New Zealand's two largest locally owned finance companies, South Canterbury Finance and Marac, have both lost their investment grade Standard & Poor's credit ratings and Marac is at risk of a further downgrade.
Allan Hubbard-controlled South Canterbury, which last month had its investment grade BBB- rating placed on "credit watch negative" after announcing a $37 million full-year loss and $58 million of property loan provisions, yesterday "acknowledged the revised credit rating of BB+" imposed by S&P.
The company had hoped a formalised arrangement by which Hubbard would underwrite loan losses would enable it to keep its investment-grade rating.
Some commentators are concerned that a downgrade for the company could have a cascade effect, as investors who have provided it with US$100 million will now have the option of reviewing or withdrawing support.
South Canterbury chief executive Lachie McLeod said the downgrade would not affect plans to source new capital, or ability to make scheduled interest payments and redemptions to investors.
Meanwhile, Pyne Gould Corporation also announced that S&P had downgraded its subsidiary Marac - which has aspirations of becoming a registered bank - also by one notch from BBB- to BB+ with negative watch, which implies a 50:50 chance of a further downgrade within the next three months.
PGC chairman Sam Maling said the downgrade was "both unexpected and disappointing" but he maintained Marac was "one of the stronger finance companies in New Zealand, despite the company's recent asset-quality pressures".

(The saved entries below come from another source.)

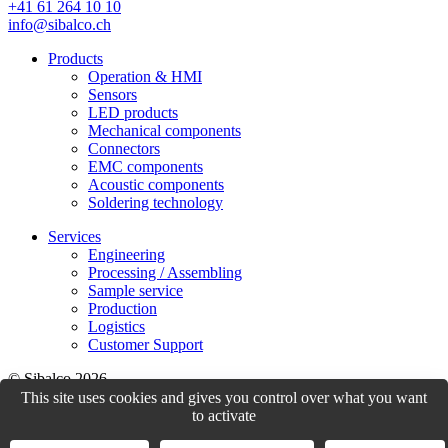
+41 61 264 10 10
info@sibalco.ch
Products
Operation & HMI
Sensors
LED products
Mechanical components
Connectors
EMC components
Acoustic components
Soldering technology
Services
Engineering
Processing / Assembling
Sample service
Production
Logistics
Customer Support
© Sibalco 2026
This site uses cookies and gives you control over what you want
Impressum
Datenschutzerklärung
Allgemeine Geschäftsbedingungen
to activate
(AGB)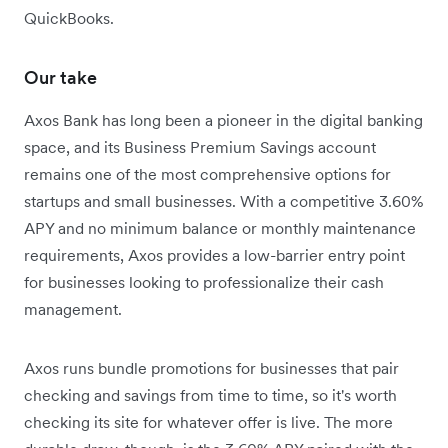
QuickBooks.
Our take
Axos Bank has long been a pioneer in the digital banking
space, and its Business Premium Savings account
remains one of the most comprehensive options for
startups and small businesses. With a competitive 3.60%
APY and no minimum balance or monthly maintenance
requirements, Axos provides a low-barrier entry point
for businesses looking to professionalize their cash
management.
Axos runs bundle promotions for businesses that pair
checking and savings from time to time, so it's worth
checking its site for whatever offer is live. The more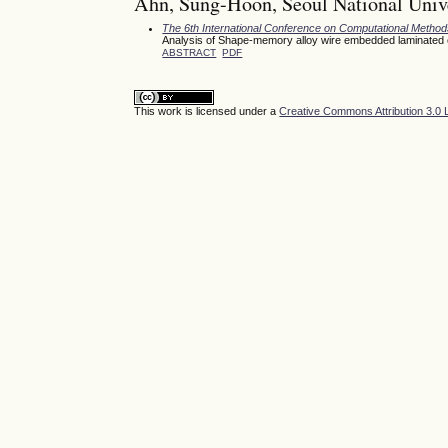
Ahn, Sung-Hoon, Seoul National Unive
The 6th International Conference on Computational Meth
Analysis of Shape-memory alloy wire embedded laminated com
ABSTRACT
PDF
This work is licensed under a
Creative Commons Attribution 3.0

Maling said Marac, like other finance firms and as highlighted by S&P, had been active in the hard-hit property development finance sector although that lending made up less than 20 per cent of its total book.
Last month, Marac disclosed $65 million in unaudited property loan impairments and it has now ceased lending in the sector.

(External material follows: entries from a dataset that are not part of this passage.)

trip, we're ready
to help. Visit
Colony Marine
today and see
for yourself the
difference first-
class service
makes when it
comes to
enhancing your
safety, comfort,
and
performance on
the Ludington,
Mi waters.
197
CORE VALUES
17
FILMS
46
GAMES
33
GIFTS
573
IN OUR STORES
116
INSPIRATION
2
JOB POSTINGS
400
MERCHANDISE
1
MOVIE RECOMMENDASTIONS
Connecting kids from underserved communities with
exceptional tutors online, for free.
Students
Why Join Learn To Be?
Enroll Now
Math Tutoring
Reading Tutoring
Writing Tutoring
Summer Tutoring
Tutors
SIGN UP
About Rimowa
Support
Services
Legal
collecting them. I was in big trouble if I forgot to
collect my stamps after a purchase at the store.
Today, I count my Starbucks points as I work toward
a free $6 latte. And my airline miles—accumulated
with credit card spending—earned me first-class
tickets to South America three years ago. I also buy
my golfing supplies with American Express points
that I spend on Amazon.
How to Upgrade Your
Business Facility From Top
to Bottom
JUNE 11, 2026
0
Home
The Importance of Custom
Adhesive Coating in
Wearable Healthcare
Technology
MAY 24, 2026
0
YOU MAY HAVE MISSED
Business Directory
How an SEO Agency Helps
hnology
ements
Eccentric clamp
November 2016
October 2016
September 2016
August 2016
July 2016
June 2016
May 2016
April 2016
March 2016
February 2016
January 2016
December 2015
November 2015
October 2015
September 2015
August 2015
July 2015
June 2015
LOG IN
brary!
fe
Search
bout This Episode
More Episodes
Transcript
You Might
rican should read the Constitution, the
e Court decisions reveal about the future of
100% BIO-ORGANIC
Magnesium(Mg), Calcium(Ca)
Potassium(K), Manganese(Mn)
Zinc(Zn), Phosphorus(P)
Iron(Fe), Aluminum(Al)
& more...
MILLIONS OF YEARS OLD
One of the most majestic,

PGC has announced plans for a capital raising to support its banking and asset management strategy. It will also establish a new asset management company, Perpetual Asset Management, which will in turn develop a "real estate credit fund". This vehicle will acquire Marac's impaired property development loans.
PGC which will be advised by First NZ Capital, expects to release details of its capital raising in mid-September soon after its full-year results on August 28.